This lab will use the packages dslabs for the gapminder dataset, and tidyverse. Notice that both are loaded above. Remember to add your name to the file.

1. Boxplots and outliers

Boxplots provide a simple way to identify outliers. Here we will see why outliers may be easier to identify in boxplots than scatterplots.

  1. Using the gapminder dataset, make a scatterplot of year (x-axis) and infant mortality (y axis) using data for year 2015. Are there any outliers (extreme observations)?
gapminder %>% 
  filter(year == 2015) %>% 
  ggplot(aes(x = year, y = infant_mortality)) + 
  geom_point()
## Warning: Removed 7 rows containing missing values (`geom_point()`).

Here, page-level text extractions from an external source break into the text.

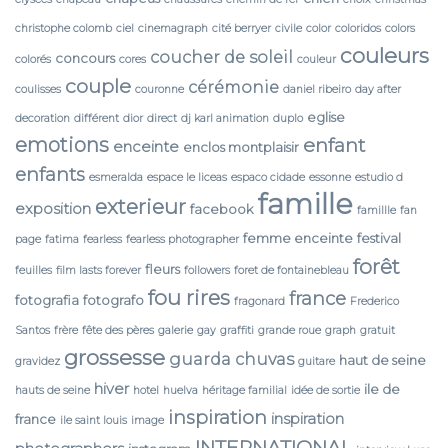
christophe colomb
ciel
cinemagraph
cité berryer
civile
color
coloridos
colors
couleurs
coucher de soleil
concours
colorés
cores
couleur
couple
cérémonie
coulisses
couronne
daniel ribeiro
day after
eglise
decoration
différent
dior
direct
dj karl animation
duplo
emotions
enfant
enceinte
enclos montplaisir
enfants
esmeralda
espace le liceas
espaco cidade
essonne
estudio d
famille
exterieur
exposition
facebook
famillle
fan
femme enceinte
festival
page
fatima
fearless
fearless photographer
forêt
fleurs
feuilles
film lasts forever
followers
foret de fontainebleau
fou rires
france
fotografia
fotografo
fragonard
Frederico
Santos
frère
fête des pères
galerie
gay
graffiti
grande roue
graph
gratuit
grossesse
guarda chuvas
haut de seine
gravidez
guitare
hiver
ile de
hauts de seine
hotel
huelva
héritage familial
idée de sortie
inspiration
inspiration
france
ile saint louis
image
INTERNATIONAL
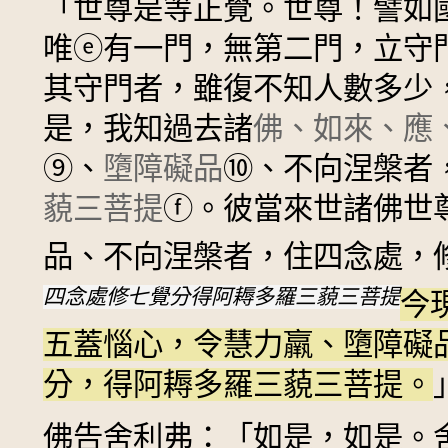
「世尊是等正覺。世尊！譬如
唯
ⓔ
有一門，無第二門，立守
其守門者，雖復不知人數多少
是，我知過去諸
佛、如來、應
⑨
、
墮障礙品
⑩
、不向涅槃者
藐三菩提
ⓕ
。彼當來世諸佛世
品、不向涅槃者，住四念處，
四念處修七覺分得阿耨多羅三藐三菩提
今
五蓋惱心，令慧力羸、墮障礙
分，得阿耨多羅三藐三菩提。
佛告舍利弗：「如是，如是。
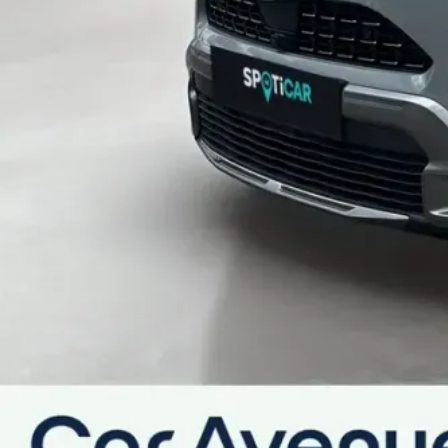
Pare-brise chauffant (sous les essuie-glaces uniquem
Poches aumônières au dos des sièges avant
Prise 12V dans le coffre
Purificateur d'air ionique Nanoe
Réglage lombaire électrique pour le siège conducteur
Rétroviseur intérieur électrochromatique
Rétroviseurs extérieurs rabattables électriquement et
Siège passager réglable en hauteur
Sièges arrière rabattables 40:20:40
Sièges avant chauffants
Toit panoramique
Vitres avant/arrière électriques
Volant chauffant
Volant en cuir
Sécurité et assistance à la conduite
Écrous antivol
Système d'appel d'urgence automatique E-Call
Système d'ouverture/fermeture et démarrage sans clé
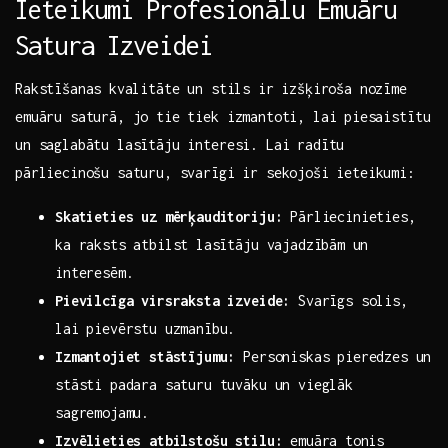
Ieteikumi Profesionālu Emuāru
Satura Izveidei
Rakstīšanas⁤ kvalitāte un stils ​ir izšķiroša nozīme
emuāru saturā, jo tie tiek izmantoti, lai ⁤piesaistītu
un ​saglabātu lasītāju ‍interesi. Lai‍ radītu ​
pārliecinošu saturu, svarīgi ir sekojoši ieteikumi:
Skatieties uz mērķauditoriju:
Pārliecinieties,
ka raksts atbilst ⁢lasītāju vajadzībām ⁤un
interesēm.
Pievilcīga virsraksta ​izveide:
Svarīgs solis,
lai pievērstu uzmanību.
Izmantojiet stāstījumu:
Personiskas pieredzes un
stāsti padara saturu tuvāku un vieglāk
sagremojamu.
Izvēlieties atbilstošu stilu:
emuāra⁤ tonis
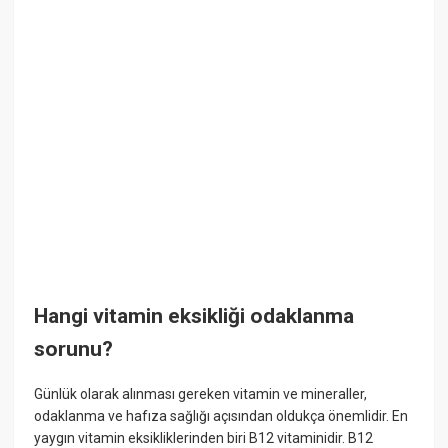
Hangi vitamin eksikliği odaklanma
sorunu?
Günlük olarak alınması gereken vitamin ve mineraller,
odaklanma ve hafıza sağlığı açısından oldukça önemlidir. En
yaygın vitamin eksikliklerinden biri B12 vitaminidir. B12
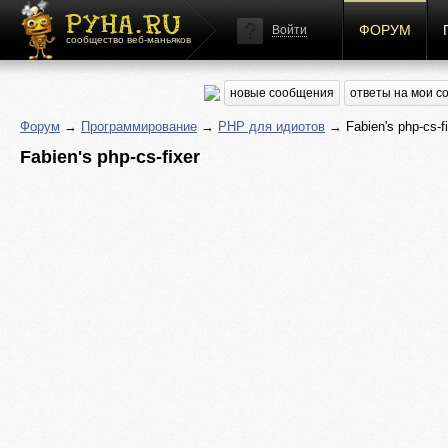
ФОРУМ
Войти
сообщество веб-маньяков
новые сообщения
ответы на мои 
Форум
→
Программирование
→
PHP для идиотов
→ Fabien's php-cs-fi
Fabien's php-cs-fixer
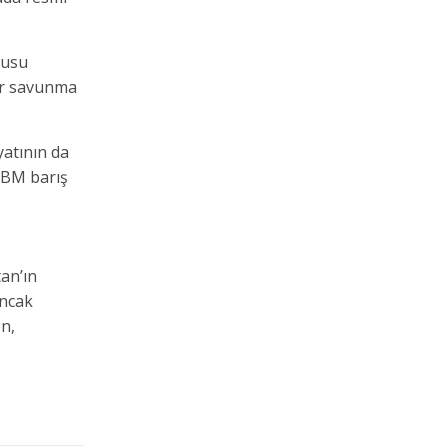
dusu
ber savunma
yatının da
 BM barış
tan’ın
Ancak
n,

  1. Now repeat the exercise using a boxplot instead of a scatterplot. Are there outliers? no outliers
gapminder %>% 
  filter(year == 2015) %>% 
  ggplot(aes(x = "", y = infant_mortality)) + 
  geom_boxplot()
## Warning: Removed 7 rows containing non-finite values (`stat_boxplot()`).

  1. Now use the same boxplot but using data for ten years. Pick any decade that you like. Has there been any change over time?
gapminder %>% 
  filter(year >= 2005 & year <= 2015) %>% 
  ggplot(aes(x = "", y = infant_mortality)) + 
  geom_boxplot()
## Warning: Removed 77 rows containing non-finite values (`stat_boxplot()`).

2. Faceted Barplot

In line with the exercise in class, create a bar plot that presents the number of flights per carrier and airport of origin. Instead of using both variables in the bar plot as in class, add a facet_wrap to have separate plots for each airport.

flights %>% 
  ggplot(aes(x = carrier)) + 
  geom_bar() + 
  facet_wrap(~ origin)

3. Mean vs. median

  1. Compute the mean of population in 1960 and assign it to object mean_pop. Read the help for mean to remove NAs (unless you already know how to do it). Remove NAs.
mean_pop <- gapminder %>% 
  filter(year == 1960) %>% 
  pull(population) %>% 
  mean(na.rm = TRUE)
  1. Compute the median of population in 1960 and assign it to object median_pop. Is it greater or smaller than the average? What does this mean?
median_pop <- gapminder %>% 
  filter(year == 1960) %>% 
  pull(population) %>% 
  median(na.rm = TRUE)
median_pop
## [1] 3075752
  1. Create a density plot using geom_density of population in 1960. A density plot is a way of representing the distribution of a numeric variable. Add a vertical line containing the value of mean_pop and another one containing the value of median_pop. Use geom_vline to do so ans use as.numeric around mean_pop and median_pop. What do you observe?
gapminder %>% 
  filter(year == 1960) %>% 
  ggplot(aes(x = population)) + 
  geom_density() + 
  geom_vline(xintercept = as.numeric(mean_pop), color = "red") +
  geom_vline(xintercept = as.numeric(median_pop), color = "blue")